THE FIRST ETHICAL SMARTPHONE ?
4 billion of smartphones are used worldwide today and it seems impossible not to use them for more than 24 hours. But do we actually know what they are made of?
A smartphone gathers more than 30 different types of minerals. Some of them, such as tin or tantalum, come from conflict zones. That is the case in the Democratic Republic of Congo where most of the mines are under the control of rebel forces that are using child labor to extract minerals and that do not respect human rights. As no one really knows about this situation and due to the lack of responsible alternatives, the consumers are indirectly involved in this system.
But should we stop using smartphones because of that? The answer is obviously… no! To solve this issue, a change must be done in the way smartphones are produced and conceived.
It is a young Dutch designer, Bas Van Abdel, who has first tried to tackle this issue in 2010. Aware of this critical situation in the smartphone industry, he decided to take up a challenge: create the first sustainable and ethical phone, the « Fairphone ».

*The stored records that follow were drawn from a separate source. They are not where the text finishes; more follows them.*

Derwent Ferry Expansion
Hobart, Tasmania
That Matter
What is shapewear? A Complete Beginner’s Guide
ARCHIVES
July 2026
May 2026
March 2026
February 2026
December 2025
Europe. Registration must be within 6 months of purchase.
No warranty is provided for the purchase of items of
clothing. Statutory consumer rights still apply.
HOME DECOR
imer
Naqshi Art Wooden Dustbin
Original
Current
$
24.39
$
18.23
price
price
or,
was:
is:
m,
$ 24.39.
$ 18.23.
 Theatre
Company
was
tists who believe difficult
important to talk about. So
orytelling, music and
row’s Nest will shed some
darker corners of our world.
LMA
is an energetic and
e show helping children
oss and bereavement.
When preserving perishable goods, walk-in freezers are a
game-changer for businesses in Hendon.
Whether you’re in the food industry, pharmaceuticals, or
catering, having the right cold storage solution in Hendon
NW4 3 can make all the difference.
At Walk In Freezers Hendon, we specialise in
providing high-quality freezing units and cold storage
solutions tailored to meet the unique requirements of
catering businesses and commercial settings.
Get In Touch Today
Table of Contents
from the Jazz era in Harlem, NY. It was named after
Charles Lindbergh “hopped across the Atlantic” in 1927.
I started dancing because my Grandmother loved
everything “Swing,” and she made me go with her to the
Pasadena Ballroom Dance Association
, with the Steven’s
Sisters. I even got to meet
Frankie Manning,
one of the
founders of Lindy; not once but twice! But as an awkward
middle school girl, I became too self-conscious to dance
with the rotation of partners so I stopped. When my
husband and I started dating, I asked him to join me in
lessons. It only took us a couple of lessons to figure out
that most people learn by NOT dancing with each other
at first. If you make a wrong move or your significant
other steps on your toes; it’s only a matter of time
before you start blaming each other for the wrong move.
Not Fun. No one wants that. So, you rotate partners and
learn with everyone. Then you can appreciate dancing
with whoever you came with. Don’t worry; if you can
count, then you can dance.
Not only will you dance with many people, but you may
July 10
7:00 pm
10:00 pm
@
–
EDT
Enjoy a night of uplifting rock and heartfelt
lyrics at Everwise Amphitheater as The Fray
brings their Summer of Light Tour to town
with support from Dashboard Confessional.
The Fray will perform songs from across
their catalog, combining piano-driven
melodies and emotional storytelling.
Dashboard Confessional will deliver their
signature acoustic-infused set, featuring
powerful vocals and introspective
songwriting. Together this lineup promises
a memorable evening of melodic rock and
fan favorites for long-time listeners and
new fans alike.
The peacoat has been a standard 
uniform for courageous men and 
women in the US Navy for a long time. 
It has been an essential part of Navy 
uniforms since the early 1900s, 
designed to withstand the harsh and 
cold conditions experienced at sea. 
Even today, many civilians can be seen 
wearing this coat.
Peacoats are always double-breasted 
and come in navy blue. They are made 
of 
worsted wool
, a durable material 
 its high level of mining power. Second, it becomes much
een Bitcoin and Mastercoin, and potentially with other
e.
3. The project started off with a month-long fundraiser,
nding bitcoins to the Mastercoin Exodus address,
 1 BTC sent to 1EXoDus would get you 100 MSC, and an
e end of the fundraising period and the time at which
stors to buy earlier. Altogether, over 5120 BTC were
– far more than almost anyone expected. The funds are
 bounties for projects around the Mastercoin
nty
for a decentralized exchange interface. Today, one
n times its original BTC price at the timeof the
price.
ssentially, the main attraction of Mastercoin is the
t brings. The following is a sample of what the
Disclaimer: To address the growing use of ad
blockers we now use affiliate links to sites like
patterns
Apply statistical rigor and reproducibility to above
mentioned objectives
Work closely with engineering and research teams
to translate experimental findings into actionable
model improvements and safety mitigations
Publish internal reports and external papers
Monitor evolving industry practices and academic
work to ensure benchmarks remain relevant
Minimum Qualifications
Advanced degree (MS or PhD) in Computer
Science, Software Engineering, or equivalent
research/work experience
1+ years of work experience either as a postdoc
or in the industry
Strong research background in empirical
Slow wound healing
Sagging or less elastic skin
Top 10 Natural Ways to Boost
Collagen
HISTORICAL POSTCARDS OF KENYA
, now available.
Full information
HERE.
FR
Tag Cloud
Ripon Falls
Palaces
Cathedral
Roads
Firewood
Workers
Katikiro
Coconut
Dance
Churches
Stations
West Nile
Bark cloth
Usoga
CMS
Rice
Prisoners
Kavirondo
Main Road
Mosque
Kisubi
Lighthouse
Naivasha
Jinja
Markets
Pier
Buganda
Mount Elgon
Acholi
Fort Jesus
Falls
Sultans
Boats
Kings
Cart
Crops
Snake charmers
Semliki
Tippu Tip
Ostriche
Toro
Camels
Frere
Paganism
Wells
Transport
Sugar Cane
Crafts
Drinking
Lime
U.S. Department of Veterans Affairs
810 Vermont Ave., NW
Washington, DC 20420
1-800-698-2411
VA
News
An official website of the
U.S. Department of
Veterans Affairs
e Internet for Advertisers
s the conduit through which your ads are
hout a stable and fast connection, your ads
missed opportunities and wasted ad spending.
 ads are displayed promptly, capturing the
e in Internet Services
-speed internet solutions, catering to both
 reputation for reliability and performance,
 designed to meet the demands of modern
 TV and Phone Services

In 2010, he launched a crowdfunding campaign in order to raise funds for the production of a first batch of 5 000 Fairphones. In three weeks, 10 000 orders were registered and it gave birth to the Fairphone start-up.
The Fairphone 1 tackles the supply chain transparency issue. The company tries to work as much as possible with responsible suppliers and use « clean » minerals that are not coming from conflict zones. With Fairphone 1, the company uses radical transparency regarding its supply chain, but acknowledges that there is still room for improvement to reach the objective of a 100% responsible and sustainable procurement. However, Fairphone 1 has been a great consumer success with more than 60.000 smartphones sold in total.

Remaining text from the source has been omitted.